Willingness to be prosocial can be affected by social norms such as reciprocity and acceptance (Gintis et al., 2003). We specifically designed our study to minimize these effects: Participants never met face to face, and they were told that they would leave the building at different times and that their identities would never be revealed. However, it could be that social norms are internalized differently across different ages and cultures. It would be interesting for researchers to try to manipulate different social norms in future studies to examine the effect on prosocial choice and force exerted. A strength of the task is that both people’s explicit choices and their implicit energization of action can be measured to provide complimentary insights into prosocial motivation. It would also be important for researchers to examine whether the nature of the receiver changes people’s prosociality, depending perhaps on their age, their closeness, or whether they are perceived as part of an in-group or an out-group. Researchers could also examine whether possible increases in empathy between age groups are linked to differences in willingness to help others: Previous research has suggested that older adults have greater empathic concern for people in need compared with younger adults, although they do not show a benefit from imagining helping others in the same way as younger adults (Sawczak et al., 2019). That also dovetails with research showing an important link between empathy and motivation (Cameron et al., 2019Lockwood, Ang, et al., 2017). Finally, we note that our results are from a single, albeit well-powered, study, and researchers should seek to replicate our effects in future work.

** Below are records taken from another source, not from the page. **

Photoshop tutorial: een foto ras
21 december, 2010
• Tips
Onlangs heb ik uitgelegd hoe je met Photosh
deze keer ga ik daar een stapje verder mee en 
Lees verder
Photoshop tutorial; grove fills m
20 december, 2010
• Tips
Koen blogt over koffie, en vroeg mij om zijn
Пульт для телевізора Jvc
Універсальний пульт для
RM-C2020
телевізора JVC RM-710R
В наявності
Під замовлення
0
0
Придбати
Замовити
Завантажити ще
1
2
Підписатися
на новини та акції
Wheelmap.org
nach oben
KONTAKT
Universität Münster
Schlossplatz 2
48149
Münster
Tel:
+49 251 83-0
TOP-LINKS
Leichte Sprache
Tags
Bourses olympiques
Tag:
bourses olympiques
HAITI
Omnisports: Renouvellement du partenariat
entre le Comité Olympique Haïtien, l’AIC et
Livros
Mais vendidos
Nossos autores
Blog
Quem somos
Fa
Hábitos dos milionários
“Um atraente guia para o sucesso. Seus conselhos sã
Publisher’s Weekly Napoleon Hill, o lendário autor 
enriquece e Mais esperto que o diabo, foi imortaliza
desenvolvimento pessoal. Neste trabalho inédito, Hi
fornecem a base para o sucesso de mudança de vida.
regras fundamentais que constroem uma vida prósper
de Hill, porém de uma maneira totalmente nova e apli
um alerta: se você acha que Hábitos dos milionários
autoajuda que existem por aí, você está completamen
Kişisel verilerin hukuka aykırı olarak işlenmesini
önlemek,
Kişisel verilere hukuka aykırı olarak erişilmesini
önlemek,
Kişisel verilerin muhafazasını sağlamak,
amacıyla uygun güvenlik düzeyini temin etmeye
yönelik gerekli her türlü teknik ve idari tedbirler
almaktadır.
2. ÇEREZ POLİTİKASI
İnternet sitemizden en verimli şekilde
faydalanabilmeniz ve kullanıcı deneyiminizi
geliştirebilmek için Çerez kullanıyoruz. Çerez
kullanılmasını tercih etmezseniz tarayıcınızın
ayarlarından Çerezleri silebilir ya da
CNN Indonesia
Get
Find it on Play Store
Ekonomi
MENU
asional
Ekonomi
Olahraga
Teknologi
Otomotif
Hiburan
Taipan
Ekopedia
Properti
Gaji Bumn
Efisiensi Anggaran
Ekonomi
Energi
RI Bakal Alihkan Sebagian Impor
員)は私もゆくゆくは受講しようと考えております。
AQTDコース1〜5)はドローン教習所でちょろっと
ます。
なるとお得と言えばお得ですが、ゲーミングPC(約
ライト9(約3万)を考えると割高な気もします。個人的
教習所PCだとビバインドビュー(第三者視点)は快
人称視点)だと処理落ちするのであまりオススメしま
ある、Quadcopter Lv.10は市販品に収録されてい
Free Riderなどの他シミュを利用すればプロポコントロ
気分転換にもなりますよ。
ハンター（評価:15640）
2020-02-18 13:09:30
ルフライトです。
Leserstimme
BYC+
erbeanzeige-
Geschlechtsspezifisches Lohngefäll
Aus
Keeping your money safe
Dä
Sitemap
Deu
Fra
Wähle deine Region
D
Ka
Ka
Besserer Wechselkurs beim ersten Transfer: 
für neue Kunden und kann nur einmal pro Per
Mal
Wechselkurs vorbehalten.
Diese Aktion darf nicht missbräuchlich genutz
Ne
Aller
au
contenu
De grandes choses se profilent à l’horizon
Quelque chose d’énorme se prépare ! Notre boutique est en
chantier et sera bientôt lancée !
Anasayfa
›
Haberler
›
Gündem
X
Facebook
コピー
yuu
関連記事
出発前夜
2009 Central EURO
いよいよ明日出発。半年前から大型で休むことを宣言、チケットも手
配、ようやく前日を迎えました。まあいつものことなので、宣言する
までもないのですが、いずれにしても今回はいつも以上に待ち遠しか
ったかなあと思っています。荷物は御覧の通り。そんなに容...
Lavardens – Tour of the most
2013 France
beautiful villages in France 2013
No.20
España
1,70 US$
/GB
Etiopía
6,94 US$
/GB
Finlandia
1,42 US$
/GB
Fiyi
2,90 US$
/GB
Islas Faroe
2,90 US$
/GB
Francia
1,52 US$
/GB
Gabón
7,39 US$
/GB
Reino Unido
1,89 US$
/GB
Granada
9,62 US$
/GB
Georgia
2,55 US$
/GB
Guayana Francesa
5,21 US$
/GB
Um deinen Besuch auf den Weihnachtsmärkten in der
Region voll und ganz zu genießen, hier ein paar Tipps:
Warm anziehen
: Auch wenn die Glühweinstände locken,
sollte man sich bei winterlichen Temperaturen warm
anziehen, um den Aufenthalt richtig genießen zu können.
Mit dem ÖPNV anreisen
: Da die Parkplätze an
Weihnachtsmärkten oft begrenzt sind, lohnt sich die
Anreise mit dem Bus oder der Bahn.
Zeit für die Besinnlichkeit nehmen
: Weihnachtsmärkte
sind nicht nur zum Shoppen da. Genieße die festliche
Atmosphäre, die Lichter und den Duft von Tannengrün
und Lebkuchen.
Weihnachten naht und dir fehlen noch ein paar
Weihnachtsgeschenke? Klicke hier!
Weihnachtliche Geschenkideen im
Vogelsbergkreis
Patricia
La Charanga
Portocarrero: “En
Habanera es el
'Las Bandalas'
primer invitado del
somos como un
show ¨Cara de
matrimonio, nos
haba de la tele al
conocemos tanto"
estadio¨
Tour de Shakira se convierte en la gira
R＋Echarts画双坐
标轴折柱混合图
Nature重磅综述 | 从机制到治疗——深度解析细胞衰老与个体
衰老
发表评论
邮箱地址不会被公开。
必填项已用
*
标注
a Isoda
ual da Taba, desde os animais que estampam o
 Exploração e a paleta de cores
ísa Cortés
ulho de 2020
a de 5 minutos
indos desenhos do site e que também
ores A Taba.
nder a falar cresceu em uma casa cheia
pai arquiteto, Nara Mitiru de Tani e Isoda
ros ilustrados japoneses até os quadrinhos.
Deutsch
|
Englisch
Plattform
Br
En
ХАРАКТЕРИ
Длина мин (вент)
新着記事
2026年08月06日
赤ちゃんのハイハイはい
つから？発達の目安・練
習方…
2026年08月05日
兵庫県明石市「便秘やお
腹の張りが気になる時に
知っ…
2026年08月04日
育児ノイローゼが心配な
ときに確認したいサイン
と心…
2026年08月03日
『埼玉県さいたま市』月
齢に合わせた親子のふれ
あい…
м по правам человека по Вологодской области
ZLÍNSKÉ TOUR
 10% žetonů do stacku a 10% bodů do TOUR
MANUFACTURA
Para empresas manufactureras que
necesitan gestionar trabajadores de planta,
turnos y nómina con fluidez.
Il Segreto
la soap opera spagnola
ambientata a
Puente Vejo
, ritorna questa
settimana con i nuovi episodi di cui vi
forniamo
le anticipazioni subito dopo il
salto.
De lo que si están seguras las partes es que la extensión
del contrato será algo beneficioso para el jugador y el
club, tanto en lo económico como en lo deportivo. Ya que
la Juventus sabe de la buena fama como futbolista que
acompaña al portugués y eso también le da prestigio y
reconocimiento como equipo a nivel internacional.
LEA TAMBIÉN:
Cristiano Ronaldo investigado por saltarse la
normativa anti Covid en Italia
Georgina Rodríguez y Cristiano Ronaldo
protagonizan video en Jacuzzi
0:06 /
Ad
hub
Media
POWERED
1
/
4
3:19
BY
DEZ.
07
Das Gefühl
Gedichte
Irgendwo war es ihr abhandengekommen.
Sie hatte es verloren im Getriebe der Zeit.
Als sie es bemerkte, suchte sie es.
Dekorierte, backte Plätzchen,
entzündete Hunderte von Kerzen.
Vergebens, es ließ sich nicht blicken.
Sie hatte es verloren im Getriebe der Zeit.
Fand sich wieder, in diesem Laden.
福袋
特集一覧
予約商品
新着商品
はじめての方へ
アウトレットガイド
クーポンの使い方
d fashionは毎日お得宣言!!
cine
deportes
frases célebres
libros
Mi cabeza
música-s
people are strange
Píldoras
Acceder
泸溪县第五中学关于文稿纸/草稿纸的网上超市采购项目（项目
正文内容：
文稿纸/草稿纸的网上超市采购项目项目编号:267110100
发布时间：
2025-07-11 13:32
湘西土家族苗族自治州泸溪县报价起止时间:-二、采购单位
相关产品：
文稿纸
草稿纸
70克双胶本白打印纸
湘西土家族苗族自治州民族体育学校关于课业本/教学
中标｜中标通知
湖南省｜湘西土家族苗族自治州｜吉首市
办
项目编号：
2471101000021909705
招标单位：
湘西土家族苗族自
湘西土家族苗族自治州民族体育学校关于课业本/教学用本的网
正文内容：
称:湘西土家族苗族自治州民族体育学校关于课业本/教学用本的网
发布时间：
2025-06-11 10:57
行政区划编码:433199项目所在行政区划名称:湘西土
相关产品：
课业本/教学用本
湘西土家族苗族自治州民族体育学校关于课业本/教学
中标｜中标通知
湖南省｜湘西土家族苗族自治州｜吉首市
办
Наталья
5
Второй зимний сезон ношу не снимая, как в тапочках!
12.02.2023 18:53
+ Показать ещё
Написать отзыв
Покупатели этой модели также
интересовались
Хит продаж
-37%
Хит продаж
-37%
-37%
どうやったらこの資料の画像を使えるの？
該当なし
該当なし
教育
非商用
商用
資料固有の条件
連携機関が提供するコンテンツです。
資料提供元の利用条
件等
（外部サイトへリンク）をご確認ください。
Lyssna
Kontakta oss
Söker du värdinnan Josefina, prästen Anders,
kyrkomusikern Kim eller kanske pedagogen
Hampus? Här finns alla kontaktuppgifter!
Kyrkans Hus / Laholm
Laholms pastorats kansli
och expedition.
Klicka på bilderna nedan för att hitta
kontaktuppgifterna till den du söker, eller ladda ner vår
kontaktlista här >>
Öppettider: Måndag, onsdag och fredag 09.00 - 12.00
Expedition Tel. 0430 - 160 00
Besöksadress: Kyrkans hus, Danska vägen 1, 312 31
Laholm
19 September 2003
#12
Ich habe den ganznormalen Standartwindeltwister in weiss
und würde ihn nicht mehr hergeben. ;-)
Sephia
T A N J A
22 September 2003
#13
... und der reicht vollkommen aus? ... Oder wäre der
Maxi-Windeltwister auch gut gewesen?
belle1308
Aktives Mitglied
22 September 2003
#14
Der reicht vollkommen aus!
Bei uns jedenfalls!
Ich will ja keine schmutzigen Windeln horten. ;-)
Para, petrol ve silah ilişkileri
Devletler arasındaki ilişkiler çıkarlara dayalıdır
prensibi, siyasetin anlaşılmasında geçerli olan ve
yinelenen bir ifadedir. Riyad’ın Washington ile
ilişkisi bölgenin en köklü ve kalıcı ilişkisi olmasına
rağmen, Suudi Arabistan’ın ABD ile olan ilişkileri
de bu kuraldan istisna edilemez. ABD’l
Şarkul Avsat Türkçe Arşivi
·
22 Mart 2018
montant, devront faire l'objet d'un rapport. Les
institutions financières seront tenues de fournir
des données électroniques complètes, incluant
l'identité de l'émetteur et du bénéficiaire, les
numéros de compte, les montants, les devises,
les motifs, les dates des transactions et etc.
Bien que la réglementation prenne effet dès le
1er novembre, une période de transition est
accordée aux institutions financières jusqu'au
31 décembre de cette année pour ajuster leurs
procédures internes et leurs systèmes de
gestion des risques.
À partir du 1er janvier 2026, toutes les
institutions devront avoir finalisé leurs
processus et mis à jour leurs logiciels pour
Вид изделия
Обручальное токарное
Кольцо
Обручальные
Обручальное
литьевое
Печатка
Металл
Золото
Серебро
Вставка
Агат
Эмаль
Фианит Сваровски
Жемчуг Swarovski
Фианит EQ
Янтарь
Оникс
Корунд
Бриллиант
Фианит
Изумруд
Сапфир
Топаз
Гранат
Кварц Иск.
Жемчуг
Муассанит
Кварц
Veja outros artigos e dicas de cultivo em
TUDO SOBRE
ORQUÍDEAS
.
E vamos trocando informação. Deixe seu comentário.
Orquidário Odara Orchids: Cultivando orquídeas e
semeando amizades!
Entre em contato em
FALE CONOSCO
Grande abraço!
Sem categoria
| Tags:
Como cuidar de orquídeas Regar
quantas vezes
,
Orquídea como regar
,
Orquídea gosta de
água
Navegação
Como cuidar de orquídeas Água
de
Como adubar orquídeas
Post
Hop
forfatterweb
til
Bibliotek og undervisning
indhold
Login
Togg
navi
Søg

Overall, we showed that older adults are more prosocial than younger adults in two core components of motivation. Moreover, different emotional considerations may drive decisions in younger and older adults to invest effort to help themselves and others. Understanding the trajectory of social behavior across the life span can inform theoretical accounts of the nature of human prosociality as well as theories of healthy aging—and ultimately, in the long term, help to develop strategies for scaffolding lifelong health and well-being.